Нянюшка поспешила на кухню. Бадья одобрительно кивнул. Какая милая пожилая дама, подумал он. На нее всегда можно положиться.
Ход был не совсем тайный. Когда комнату делили на две части, между стенами осталось пространство. Оттуда можно было выйти на лестницу, на совершенно обычную лестницу, на которую даже лился засаленный дневной свет, с трудом просачивающийся сквозь поросшие грязью окна.
Агнесса испытала смутное разочарование. Она ожидала, что это будет настоящий потайной ход, возможно, с парой-другой факелов, таинственно мерцающих в своих загадочных литых подставках. Но эту лестницу в свое время всего лишь отделили от остального помещения стеной. Она вовсе не была потайной, а просто-напросто всеми забытой.

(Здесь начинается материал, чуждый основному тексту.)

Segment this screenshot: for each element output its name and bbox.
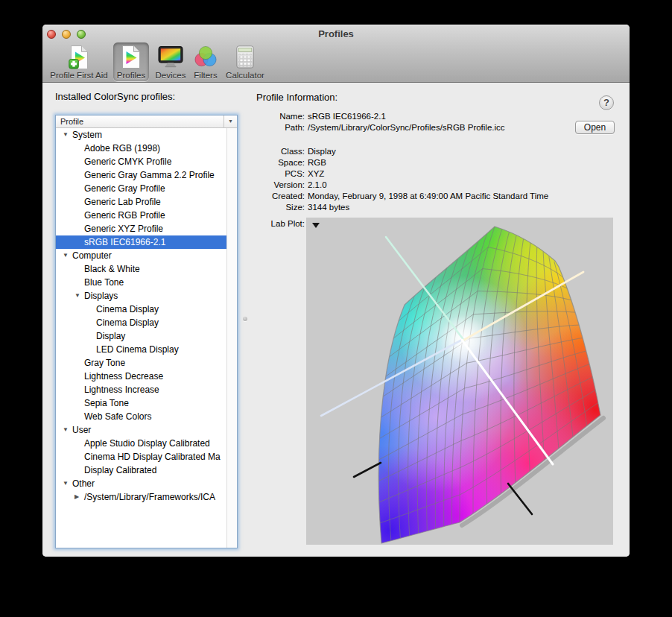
list-item-label: Generic XYZ Profile: [56, 222, 163, 235]
list-item[interactable]: sRGB IEC61966-2.1: [56, 235, 226, 249]
list-item-label: Generic Gray Gamma 2.2 Profile: [56, 168, 215, 182]
plot-options-triangle-icon[interactable]: [312, 223, 320, 228]
info-rows-top: Name:sRGB IEC61966-2.1Path:/System/Libra…: [253, 111, 505, 133]
list-item[interactable]: ▼System: [56, 128, 226, 142]
list-item-label: Generic Gray Profile: [56, 182, 165, 195]
list-item-label: Black & White: [56, 262, 140, 276]
profile-list-rows: ▼SystemAdobe RGB (1998)Generic CMYK Prof…: [56, 128, 226, 548]
disclosure-triangle-icon[interactable]: ▼: [63, 477, 69, 490]
list-item-label: Display Calibrated: [56, 463, 156, 477]
list-item[interactable]: Gray Tone: [56, 356, 226, 370]
list-item[interactable]: ▼Other: [56, 477, 226, 490]
open-button[interactable]: Open: [575, 121, 615, 134]
list-item[interactable]: Display Calibrated: [56, 463, 226, 477]
list-item[interactable]: Lightness Increase: [56, 383, 226, 396]
list-item-label: Lightness Decrease: [56, 370, 163, 383]
toolbar-item-profiles[interactable]: Profiles: [113, 42, 149, 81]
list-item[interactable]: Cinema Display: [56, 316, 226, 329]
disclosure-triangle-icon[interactable]: ▼: [63, 128, 69, 142]
info-heading: Profile Information:: [256, 92, 337, 103]
column-options-button[interactable]: ▼: [224, 116, 237, 127]
toolbar-item-label: Calculator: [226, 71, 264, 80]
info-value: XYZ: [308, 168, 324, 180]
list-item[interactable]: Generic XYZ Profile: [56, 222, 226, 235]
info-row: Space:RGB: [253, 157, 548, 168]
profile-list: Profile ▼ ▼SystemAdobe RGB (1998)Generic…: [55, 115, 238, 548]
pane-splitter-handle[interactable]: [243, 317, 247, 321]
devices-icon: [158, 44, 183, 70]
list-item-label: Cinema Display: [56, 316, 159, 329]
info-label: Size:: [253, 202, 308, 213]
list-item-label: /System/Library/Frameworks/ICA: [56, 490, 215, 504]
toolbar-item-label: Profiles: [117, 71, 145, 80]
list-item-label: User: [56, 423, 91, 437]
list-item-label: Displays: [56, 289, 118, 303]
info-value: RGB: [308, 157, 326, 168]
list-item[interactable]: Adobe RGB (1998): [56, 142, 226, 155]
list-item[interactable]: Lightness Decrease: [56, 370, 226, 383]
list-item[interactable]: Generic CMYK Profile: [56, 155, 226, 168]
profiles-icon: [121, 44, 141, 70]
disclosure-triangle-icon[interactable]: ▼: [75, 289, 80, 303]
info-value: sRGB IEC61966-2.1: [308, 111, 386, 122]
desktop: { "window": { "title": "Profiles" }, "to…: [0, 0, 672, 617]
list-item[interactable]: Generic RGB Profile: [56, 209, 226, 222]
list-item-label: Other: [56, 477, 95, 490]
list-item[interactable]: Cinema HD Display Calibrated Ma: [56, 450, 226, 463]
info-label: PCS:: [253, 168, 308, 180]
filters-icon: [193, 44, 218, 70]
list-item[interactable]: ▼Displays: [56, 289, 226, 303]
toolbar-item-calculator[interactable]: Calculator: [223, 42, 267, 81]
info-value: Monday, February 9, 1998 at 6:49:00 AM P…: [308, 191, 548, 202]
list-item-label: Sepia Tone: [56, 396, 129, 410]
window-chrome: Profiles Profile First Aid: [42, 25, 630, 83]
colorsync-window: Profiles Profile First Aid: [42, 25, 630, 557]
list-item[interactable]: Generic Lab Profile: [56, 195, 226, 209]
lab-gamut-plot: [306, 218, 613, 545]
info-row: Name:sRGB IEC61966-2.1: [253, 111, 505, 122]
list-item[interactable]: ▼Computer: [56, 249, 226, 262]
info-value: 2.1.0: [308, 180, 327, 191]
list-item[interactable]: Display: [56, 329, 226, 343]
list-item[interactable]: Cinema Display: [56, 303, 226, 316]
list-item[interactable]: Web Safe Colors: [56, 410, 226, 423]
list-item-label: Cinema Display: [56, 303, 159, 316]
list-item-label: Lightness Increase: [56, 383, 159, 396]
profile-first-aid-icon: [69, 44, 89, 70]
info-value: 3144 bytes: [308, 202, 349, 213]
list-scrollbar[interactable]: [226, 128, 237, 548]
disclosure-triangle-icon[interactable]: ▶: [75, 490, 79, 504]
toolbar-item-filters[interactable]: Filters: [189, 42, 222, 81]
list-item[interactable]: Black & White: [56, 262, 226, 276]
column-header-profile[interactable]: Profile: [56, 116, 224, 127]
list-item[interactable]: Apple Studio Display Calibrated: [56, 437, 226, 450]
list-item[interactable]: LED Cinema Display: [56, 343, 226, 356]
info-label: Space:: [253, 157, 308, 168]
list-item-label: Adobe RGB (1998): [56, 142, 160, 155]
list-item[interactable]: Generic Gray Profile: [56, 182, 226, 195]
toolbar-item-devices[interactable]: Devices: [153, 42, 188, 81]
profile-list-header[interactable]: Profile ▼: [56, 116, 237, 128]
toolbar-item-profile-first-aid[interactable]: Profile First Aid: [45, 42, 112, 81]
info-label: Class:: [253, 146, 308, 157]
list-item[interactable]: Sepia Tone: [56, 396, 226, 410]
list-item[interactable]: ▼User: [56, 423, 226, 437]
info-row: PCS:XYZ: [253, 168, 548, 180]
disclosure-triangle-icon[interactable]: ▼: [63, 249, 69, 262]
help-button[interactable]: ?: [599, 95, 614, 110]
info-value: /System/Library/ColorSync/Profiles/sRGB …: [308, 122, 505, 133]
info-row: Path:/System/Library/ColorSync/Profiles/…: [253, 122, 505, 133]
list-item-label: Blue Tone: [56, 276, 124, 289]
info-label: Name:: [253, 111, 308, 122]
info-row: Size:3144 bytes: [253, 202, 548, 213]
sidebar-heading: Installed ColorSync profiles:: [55, 91, 175, 102]
list-item[interactable]: ▶/System/Library/Frameworks/ICA: [56, 490, 226, 504]
lab-plot-canvas[interactable]: [306, 218, 613, 545]
disclosure-triangle-icon[interactable]: ▼: [63, 423, 69, 437]
list-item[interactable]: Blue Tone: [56, 276, 226, 289]
info-label: Created:: [253, 191, 308, 202]
list-item[interactable]: Generic Gray Gamma 2.2 Profile: [56, 168, 226, 182]
list-item-label: Generic RGB Profile: [56, 209, 165, 222]
list-item-label: Web Safe Colors: [56, 410, 152, 423]
info-row: Version:2.1.0: [253, 180, 548, 191]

В углах покачивалась паутина. С потолка свисали коконы засушенных мух. Пахло давно умершими птицами.
Однако по пыльному полу шла четкая протоптанная дорожка. Кто-то несколько раз пользовался этой лестницей.
Агнесса некоторое время сомневалась, не зная, пойти вверх или вниз, и в конце концов решила направиться вверх. Путешествие оказалось не из длинных — после еще одного пролета она уперлась в люк, который, однако, даже не позаботились запереть.
Толкнув дверцу, она заморгала, привыкая к неожиданно яркому свету. Волосы трепал ветер. На нее в упор смотрел голубь. Она высунула голову наружу, на свежий воздух, и голубь отлетел чуть в сторонку.
Люк выходил на крышу оперы и был всего лишь одним из бесконечного множества вентиляционных отверстий, труб и других люков.